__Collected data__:
BEGIN

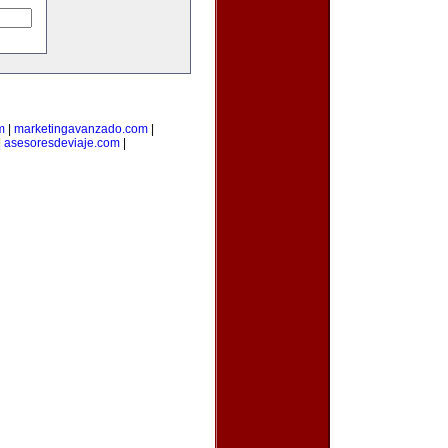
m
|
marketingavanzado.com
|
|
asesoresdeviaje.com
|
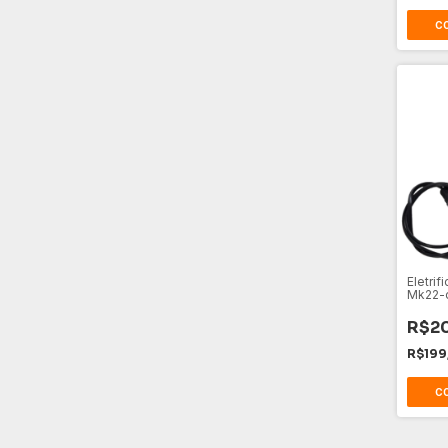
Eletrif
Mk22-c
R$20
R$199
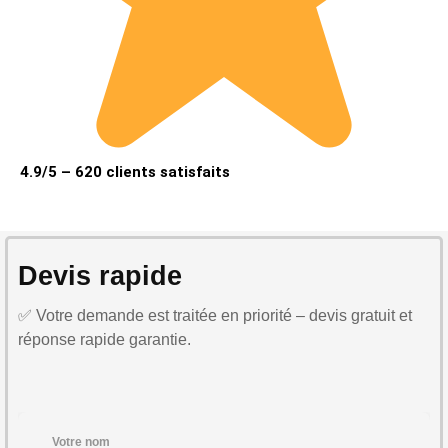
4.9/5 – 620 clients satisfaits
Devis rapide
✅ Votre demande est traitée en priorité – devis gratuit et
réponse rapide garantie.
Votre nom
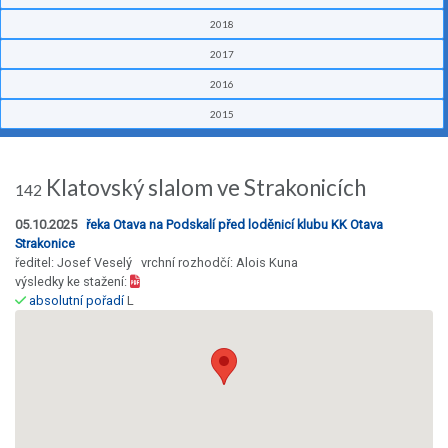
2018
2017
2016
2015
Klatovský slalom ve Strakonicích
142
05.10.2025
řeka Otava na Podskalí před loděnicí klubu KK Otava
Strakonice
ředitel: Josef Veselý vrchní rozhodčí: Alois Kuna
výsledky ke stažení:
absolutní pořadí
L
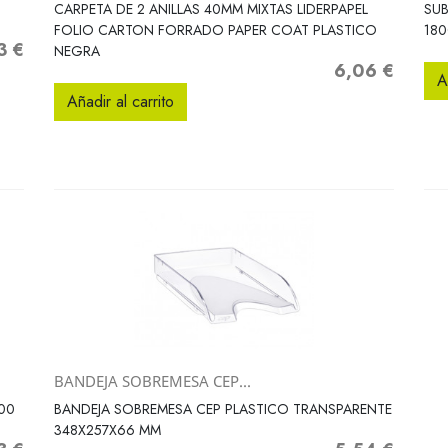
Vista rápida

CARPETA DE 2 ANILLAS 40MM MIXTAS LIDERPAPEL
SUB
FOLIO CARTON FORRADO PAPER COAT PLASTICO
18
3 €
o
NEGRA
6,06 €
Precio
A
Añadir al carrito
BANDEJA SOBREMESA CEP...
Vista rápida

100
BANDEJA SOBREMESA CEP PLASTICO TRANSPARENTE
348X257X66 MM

END

__Task requirements__: From the first line of the records through the line with "Añadir al carrito", reproduce each line exactly and leave the pictures out.

__Answer box__:
m
|
marketingavanzado.com
|
|
asesoresdeviaje.com
|
Eletrif
Mk22-c
R$20
R$199
4.9/5 – 620 clients satisfaits
Devis rapide
✅ Votre demande est traitée en priorité – devis gratuit et
réponse rapide garantie.
Votre nom
2018
2017
2016
2015
Klatovský slalom ve Strakonicích
142
05.10.2025
řeka Otava na Podskalí před loděnicí klubu KK Otava
Strakonice
ředitel: Josef Veselý vrchní rozhodčí: Alois Kuna
výsledky ke stažení:
absolutní pořadí
L
Vista rápida

CARPETA DE 2 ANILLAS 40MM MIXTAS LIDERPAPEL
SUB
FOLIO CARTON FORRADO PAPER COAT PLASTICO
18
3 €
o
NEGRA
6,06 €
Precio
A
Añadir al carrito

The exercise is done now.